═══ EXERCISE INPUTS

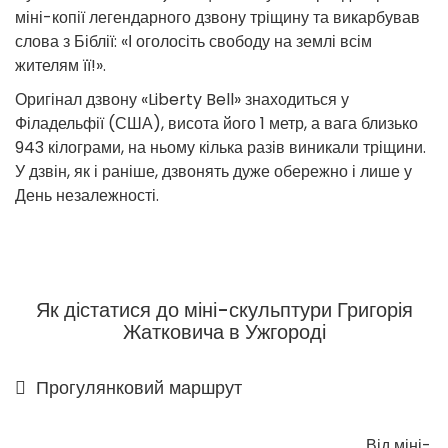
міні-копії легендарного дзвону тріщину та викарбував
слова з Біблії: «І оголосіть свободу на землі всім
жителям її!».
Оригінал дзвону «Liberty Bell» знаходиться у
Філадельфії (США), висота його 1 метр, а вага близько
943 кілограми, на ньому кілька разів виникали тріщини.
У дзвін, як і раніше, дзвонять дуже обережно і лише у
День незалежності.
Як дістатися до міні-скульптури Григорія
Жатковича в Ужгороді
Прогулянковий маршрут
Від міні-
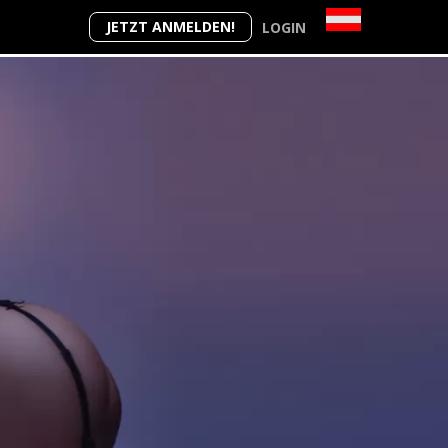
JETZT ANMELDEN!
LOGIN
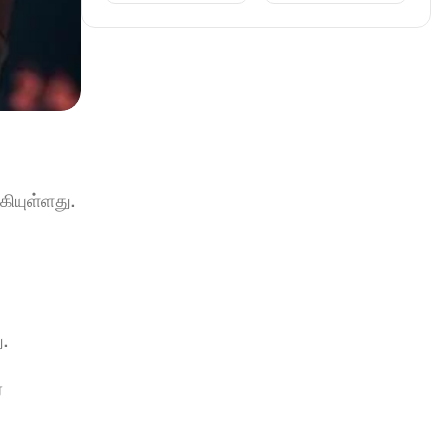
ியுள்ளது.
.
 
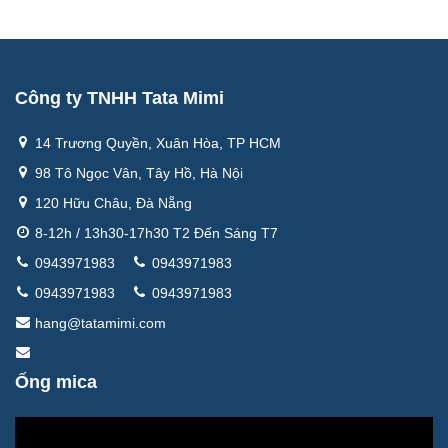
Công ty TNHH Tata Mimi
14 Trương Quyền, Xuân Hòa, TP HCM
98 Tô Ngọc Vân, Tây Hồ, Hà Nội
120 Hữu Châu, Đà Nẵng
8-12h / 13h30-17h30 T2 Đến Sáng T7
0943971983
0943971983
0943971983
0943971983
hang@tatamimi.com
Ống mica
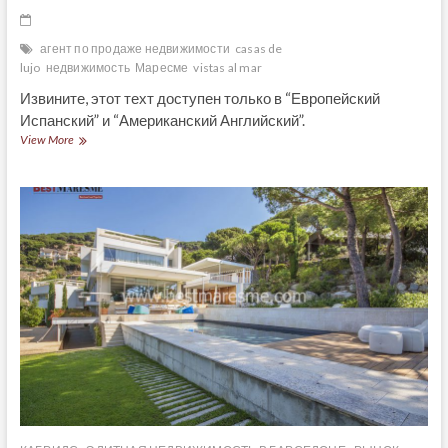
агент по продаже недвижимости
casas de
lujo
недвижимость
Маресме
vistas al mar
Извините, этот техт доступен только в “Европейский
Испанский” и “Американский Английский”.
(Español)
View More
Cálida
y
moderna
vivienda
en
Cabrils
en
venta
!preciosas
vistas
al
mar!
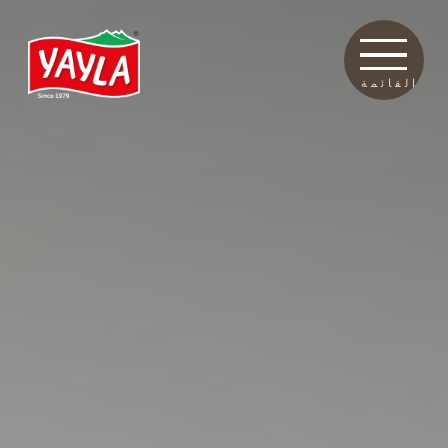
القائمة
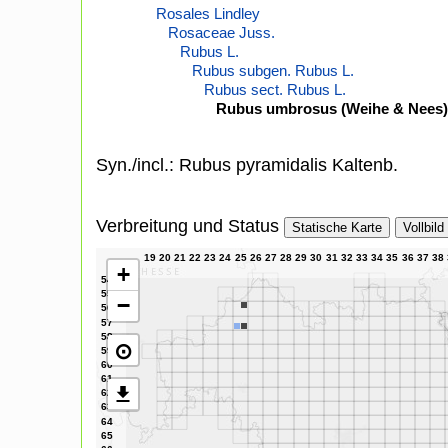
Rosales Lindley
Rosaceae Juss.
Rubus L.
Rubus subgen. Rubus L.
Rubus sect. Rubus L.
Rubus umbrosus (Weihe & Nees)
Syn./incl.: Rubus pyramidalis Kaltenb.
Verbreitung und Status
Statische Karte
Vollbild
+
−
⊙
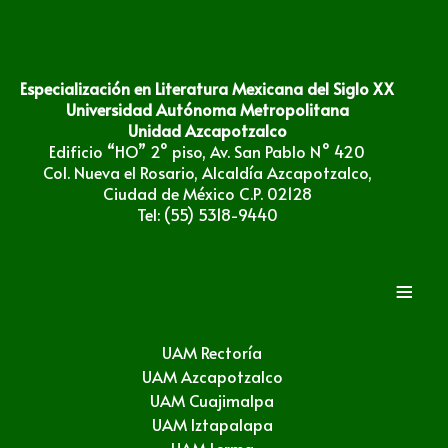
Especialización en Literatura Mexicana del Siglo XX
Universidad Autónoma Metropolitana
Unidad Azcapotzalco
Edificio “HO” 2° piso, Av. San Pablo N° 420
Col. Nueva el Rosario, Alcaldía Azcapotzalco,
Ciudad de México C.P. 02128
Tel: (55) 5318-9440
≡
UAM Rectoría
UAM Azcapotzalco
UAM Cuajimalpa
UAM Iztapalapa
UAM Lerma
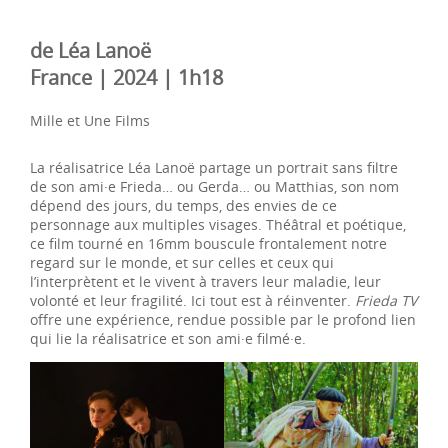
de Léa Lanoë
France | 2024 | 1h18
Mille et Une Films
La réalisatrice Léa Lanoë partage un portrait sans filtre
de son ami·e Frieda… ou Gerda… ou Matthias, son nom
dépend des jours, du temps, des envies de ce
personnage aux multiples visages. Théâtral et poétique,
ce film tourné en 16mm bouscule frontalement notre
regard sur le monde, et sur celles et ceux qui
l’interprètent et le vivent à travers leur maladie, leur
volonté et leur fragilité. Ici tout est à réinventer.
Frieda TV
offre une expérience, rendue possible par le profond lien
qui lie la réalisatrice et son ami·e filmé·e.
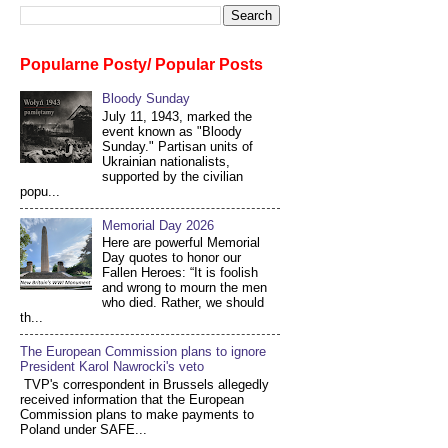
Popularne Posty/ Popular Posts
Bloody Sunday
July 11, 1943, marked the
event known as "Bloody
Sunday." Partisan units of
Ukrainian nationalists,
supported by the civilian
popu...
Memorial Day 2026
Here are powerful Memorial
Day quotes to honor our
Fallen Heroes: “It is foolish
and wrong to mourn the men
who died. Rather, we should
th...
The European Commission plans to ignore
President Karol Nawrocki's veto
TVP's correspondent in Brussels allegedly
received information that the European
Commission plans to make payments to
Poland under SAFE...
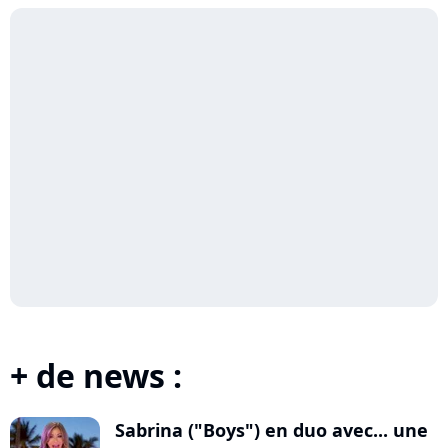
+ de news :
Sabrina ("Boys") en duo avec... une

══════

→ EXERCISE INSTRUCTIONS
Reproduce the material in its entirety and word for word, without the pictures.

→ FINISHED EXERCISE
міні-копії легендарного дзвону тріщину та викарбував
слова з Біблії: «І оголосіть свободу на землі всім
жителям її!».
Оригінал дзвону «Liberty Bell» знаходиться у
Філадельфії (США), висота його 1 метр, а вага близько
943 кілограми, на ньому кілька разів виникали тріщини.
У дзвін, як і раніше, дзвонять дуже обережно і лише у
День незалежності.
Як дістатися до міні-скульптури Григорія
Жатковича в Ужгороді
Прогулянковий маршрут
Від міні-
JETZT ANMELDEN!
LOGIN
ியுள்ளது.
.
 
Công ty TNHH Tata Mimi
14 Trương Quyền, Xuân Hòa, TP HCM
98 Tô Ngọc Vân, Tây Hồ, Hà Nội
120 Hữu Châu, Đà Nẵng
8-12h / 13h30-17h30 T2 Đến Sáng T7
0943971983
0943971983
0943971983
0943971983
hang@tatamimi.com
Ống mica
агент по продаже недвижимости
casas de
lujo
недвижимость
Маресме
vistas al mar
Извините, этот техт доступен только в “Европейский
Испанский” и “Американский Английский”.
(Español)
View More
Cálida
y
moderna
vivienda
en
Cabrils
en
venta
!preciosas
vistas
al
mar!
القائمة
Rosales Lindley
Rosaceae Juss.
Rubus L.
Rubus subgen. Rubus L.
Rubus sect. Rubus L.
Rubus umbrosus (Weihe & Nees)
Syn./incl.: Rubus pyramidalis Kaltenb.
Verbreitung und Status
Statische Karte
Vollbild
+
−
⊙
Especialización en Literatura Mexicana del Siglo XX
Universidad Autónoma Metropolitana
Unidad Azcapotzalco
Edificio “HO” 2° piso, Av. San Pablo N° 420
Col. Nueva el Rosario, Alcaldía Azcapotzalco,
Ciudad de México C.P. 02128
Tel: (55) 5318-9440
≡
UAM Rectoría
UAM Azcapotzalco
UAM Cuajimalpa
UAM Iztapalapa
UAM Lerma
de Léa Lanoë
France | 2024 | 1h18
Mille et Une Films
La réalisatrice Léa Lanoë partage un portrait sans filtre
de son ami·e Frieda… ou Gerda… ou Matthias, son nom
dépend des jours, du temps, des envies de ce
personnage aux multiples visages. Théâtral et poétique,
ce film tourné en 16mm bouscule frontalement notre
regard sur le monde, et sur celles et ceux qui
l’interprètent et le vivent à travers leur maladie, leur
volonté et leur fragilité. Ici tout est à réinventer.
Frieda TV
offre une expérience, rendue possible par le profond lien
qui lie la réalisatrice et son ami·e filmé·e.
Popularne Posty/ Popular Posts
Bloody Sunday
July 11, 1943, marked the
event known as "Bloody
Sunday." Partisan units of
Ukrainian nationalists,
supported by the civilian
popu...
Memorial Day 2026
Here are powerful Memorial
Day quotes to honor our
Fallen Heroes: “It is foolish
and wrong to mourn the men
who died. Rather, we should
th...
The European Commission plans to ignore
President Karol Nawrocki's veto
TVP's correspondent in Brussels allegedly
received information that the European
Commission plans to make payments to
Poland under SAFE...
+ de news :
Sabrina ("Boys") en duo avec... une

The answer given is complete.